----- SOURCE DATA -----
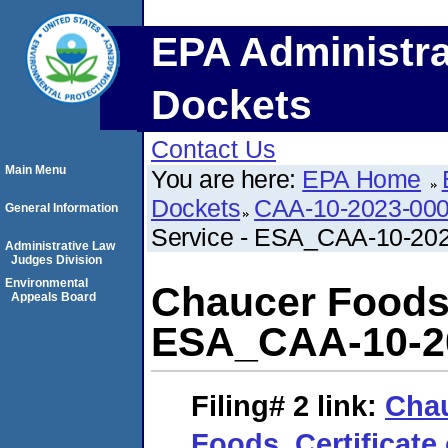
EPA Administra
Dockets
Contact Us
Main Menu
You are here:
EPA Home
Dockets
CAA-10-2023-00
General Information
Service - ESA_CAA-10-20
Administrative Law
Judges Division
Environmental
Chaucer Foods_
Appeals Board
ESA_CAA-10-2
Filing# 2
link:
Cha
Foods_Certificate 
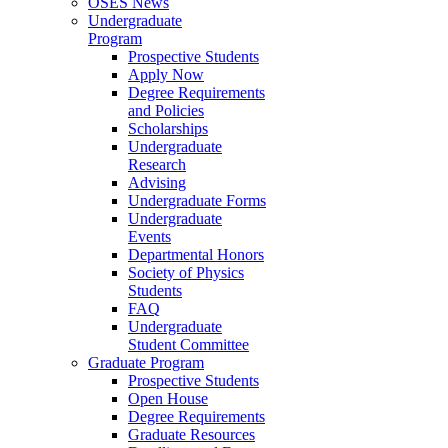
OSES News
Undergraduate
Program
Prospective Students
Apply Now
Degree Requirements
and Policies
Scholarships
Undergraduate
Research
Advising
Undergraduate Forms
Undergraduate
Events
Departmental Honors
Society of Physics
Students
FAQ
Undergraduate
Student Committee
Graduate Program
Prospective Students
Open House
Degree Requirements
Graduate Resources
-----
----- SOURCE DATA -----
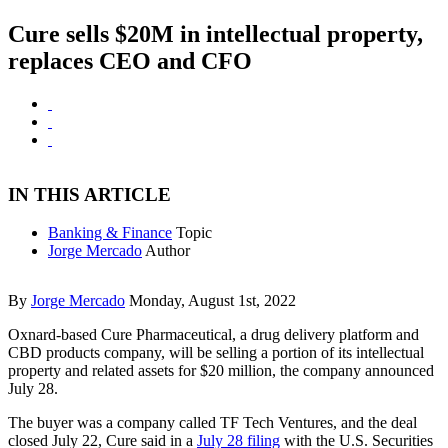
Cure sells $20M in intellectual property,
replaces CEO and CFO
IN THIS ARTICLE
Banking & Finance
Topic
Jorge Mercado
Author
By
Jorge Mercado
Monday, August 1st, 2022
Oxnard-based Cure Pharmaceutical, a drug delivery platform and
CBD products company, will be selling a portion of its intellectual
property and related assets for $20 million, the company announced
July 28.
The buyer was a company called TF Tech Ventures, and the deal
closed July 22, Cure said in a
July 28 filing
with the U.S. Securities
-----
----- SOURCE DATA -----
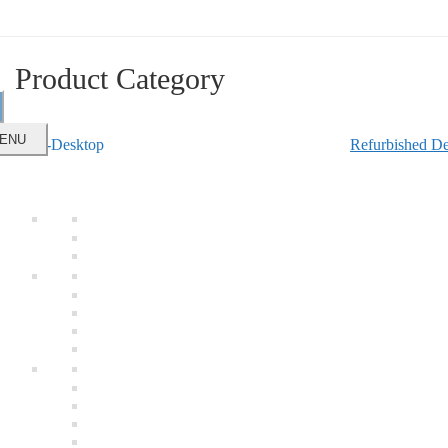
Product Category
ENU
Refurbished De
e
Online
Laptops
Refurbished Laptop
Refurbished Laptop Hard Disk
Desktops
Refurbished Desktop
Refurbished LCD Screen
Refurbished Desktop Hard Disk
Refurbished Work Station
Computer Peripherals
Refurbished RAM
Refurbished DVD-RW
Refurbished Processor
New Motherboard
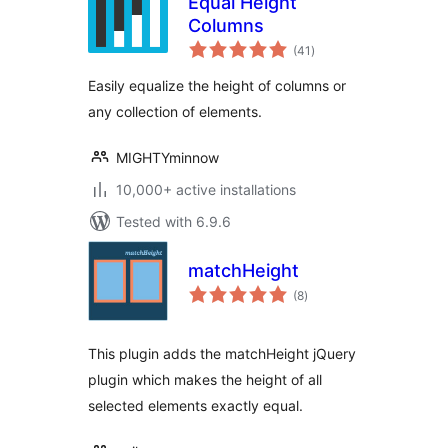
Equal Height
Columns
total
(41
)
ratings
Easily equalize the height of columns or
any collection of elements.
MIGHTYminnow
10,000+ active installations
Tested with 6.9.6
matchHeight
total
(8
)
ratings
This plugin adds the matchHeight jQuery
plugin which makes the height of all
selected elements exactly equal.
-----
WHAT YOU WILL DO:
Report every line of the records that contains the word "elements".

EXERCISE OUTPUT:
any collection of elements.
selected elements exactly equal.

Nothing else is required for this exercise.